> **What to work on**:
Everything in the records below goes into the copy exactly, except the pictures.

########################################

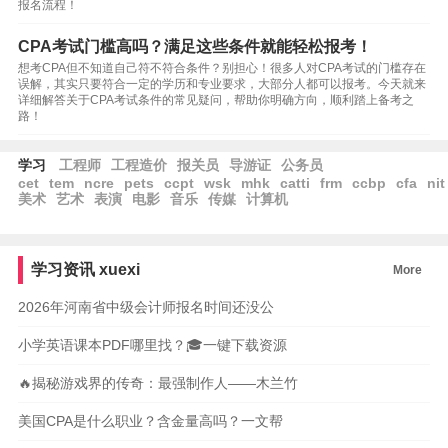
报名流程！
CPA考试门槛高吗？满足这些条件就能轻松报考！
想考CPA但不知道自己符不符合条件？别担心！很多人对CPA考试的门槛存在
误解，其实只要符合一定的学历和专业要求，大部分人都可以报考。今天就来
详细解答关于CPA考试条件的常见疑问，帮助你明确方向，顺利踏上备考之
路！
学习
工程师
工程造价
报关员
导游证
公务员
cet
tem
ncre
pets
ccpt
wsk
mhk
catti
frm
ccbp
cfa
nit
美术
艺术
表演
电影
音乐
传媒
计算机
学习资讯
xuexi
More
2026年河南省中级会计师报名时间还没公
小学英语课本PDF哪里找？🎓一键下载资源
🔥揭秘游戏界的传奇：最强制作人——木兰竹
美国CPA是什么职业？含金量高吗？一文帮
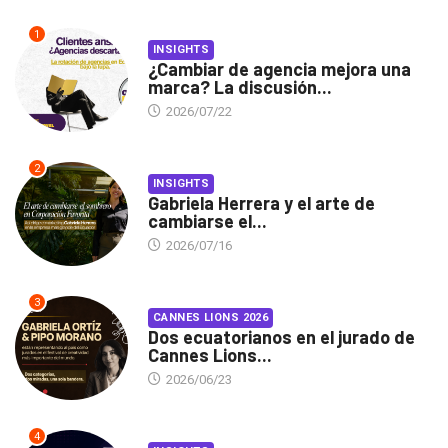
1
INSIGHTS
¿Cambiar de agencia mejora una
marca? La discusión...
2026/07/22
2
INSIGHTS
Gabriela Herrera y el arte de
cambiarse el...
2026/07/16
3
CANNES LIONS 2026
Dos ecuatorianos en el jurado de
Cannes Lions...
2026/06/23
4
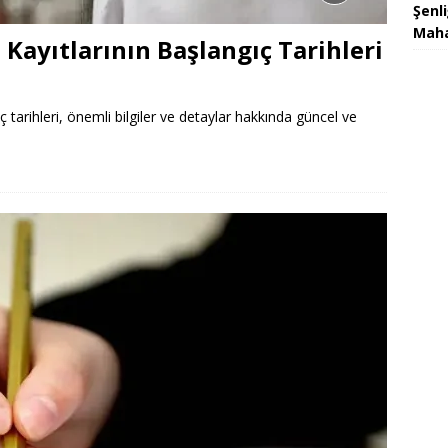
Şenl
Maha
Kayıtlarının Başlangıç Tarihleri
tarihleri, önemli bilgiler ve detaylar hakkında güncel ve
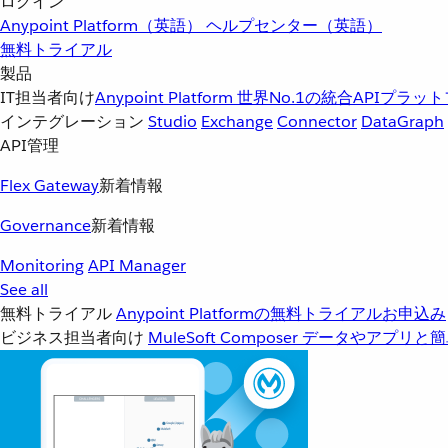
ログイン
Anypoint Platform（英語）
ヘルプセンター（英語）
無料トライアル
製品
IT担当者向け
Anypoint Platform
世界No.1の統合APIプラッ
インテグレーション
Studio
Exchange
Connector
DataGraph
API管理
Flex Gateway
新着情報
Governance
新着情報
Monitoring
API Manager
See all
無料トライアル
Anypoint Platformの無料トライアルお申込み
ビジネス担当者向け
MuleSoft Composer
データやアプリと簡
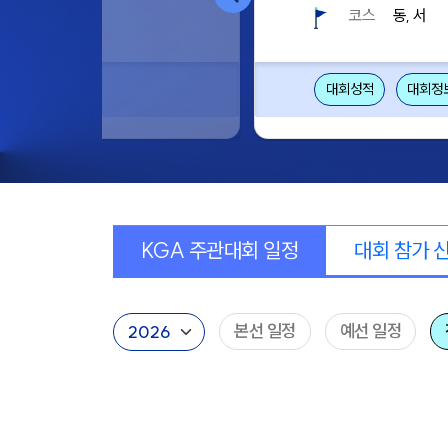
코스
동, 서
대회성적
대회정
KGA 주관대회 일정
대회 참가 
본선 일정
예선 일정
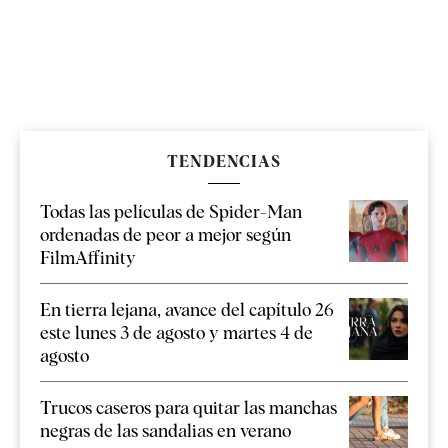
TENDENCIAS
Todas las películas de Spider-Man
ordenadas de peor a mejor según
FilmAffinity
En tierra lejana, avance del capítulo 26
este lunes 3 de agosto y martes 4 de
agosto
Trucos caseros para quitar las manchas
negras de las sandalias en verano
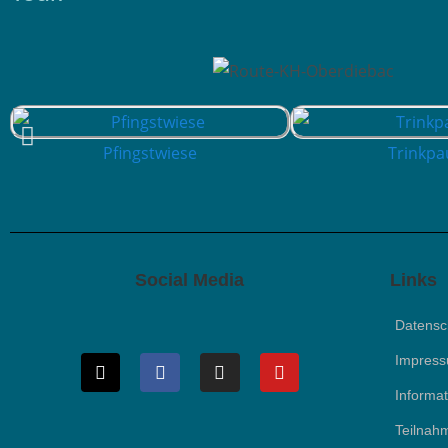
Pfingstwiese
Trinkpa
Social Media
Links
Datensc
Impres
Informa
Teilnah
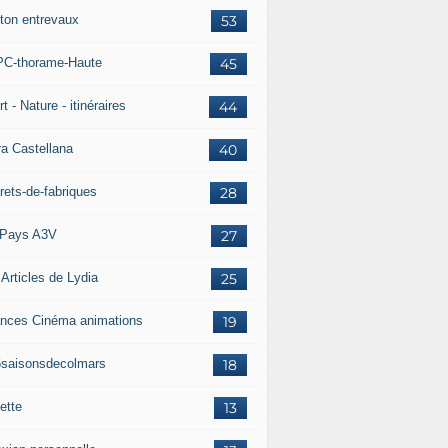
ton entrevaux
53
C-thorame-Haute
45
t - Nature - itinéraires
44
ra Castellana
40
rets-de-fabriques
28
Pays A3V
27
 Articles de Lydia
25
nces Cinéma animations
19
5saisonsdecolmars
18
ette
13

########################################

> **Worked solution**:
报名流程！
CPA考试门槛高吗？满足这些条件就能轻松报考！
想考CPA但不知道自己符不符合条件？别担心！很多人对CPA考试的门槛存在
误解，其实只要符合一定的学历和专业要求，大部分人都可以报考。今天就来
详细解答关于CPA考试条件的常见疑问，帮助你明确方向，顺利踏上备考之
路！
学习
工程师
工程造价
报关员
导游证
公务员
cet
tem
ncre
pets
ccpt
wsk
mhk
catti
frm
ccbp
cfa
nit
美术
艺术
表演
电影
音乐
传媒
计算机
学习资讯
xuexi
More
2026年河南省中级会计师报名时间还没公
小学英语课本PDF哪里找？🎓一键下载资源
🔥揭秘游戏界的传奇：最强制作人——木兰竹
美国CPA是什么职业？含金量高吗？一文帮
1
INSIGHTS
¿Cambiar de agencia mejora una
marca? La discusión...
2026/07/22
2
INSIGHTS
Gabriela Herrera y el arte de
cambiarse el...
2026/07/16
3
CANNES LIONS 2026
Dos ecuatorianos en el jurado de
Cannes Lions...
2026/06/23
4
Şenl
Maha
Kayıtlarının Başlangıç Tarihleri
tarihleri, önemli bilgiler ve detaylar hakkında güncel ve
ログイン
Anypoint Platform（英語）
ヘルプセンター（英語）
無料トライアル
製品
IT担当者向け
Anypoint Platform
世界No.1の統合APIプラッ
インテグレーション
Studio
Exchange
Connector
DataGraph
API管理
Flex Gateway
新着情報
Governance
新着情報
Monitoring
API Manager
See all
無料トライアル
Anypoint Platformの無料トライアルお申込み
ビジネス担当者向け
MuleSoft Composer
データやアプリと簡
코스
동, 서
대회성적
대회정
KGA 주관대회 일정
대회 참가 
본선 일정
예선 일정
TENDENCIAS
Todas las películas de Spider-Man
ordenadas de peor a mejor según
FilmAffinity
En tierra lejana, avance del capítulo 26
este lunes 3 de agosto y martes 4 de
agosto
Trucos caseros para quitar las manchas
negras de las sandalias en verano
Pfingstwiese
Trinkpa
Social Media
Links
Datensc
Impres
Informa
Teilnah
ton entrevaux
53
C-thorame-Haute
45
t - Nature - itinéraires
44
ra Castellana
40
rets-de-fabriques
28
Pays A3V
27
 Articles de Lydia
25
nces Cinéma animations
19
5saisonsdecolmars
18
ette
13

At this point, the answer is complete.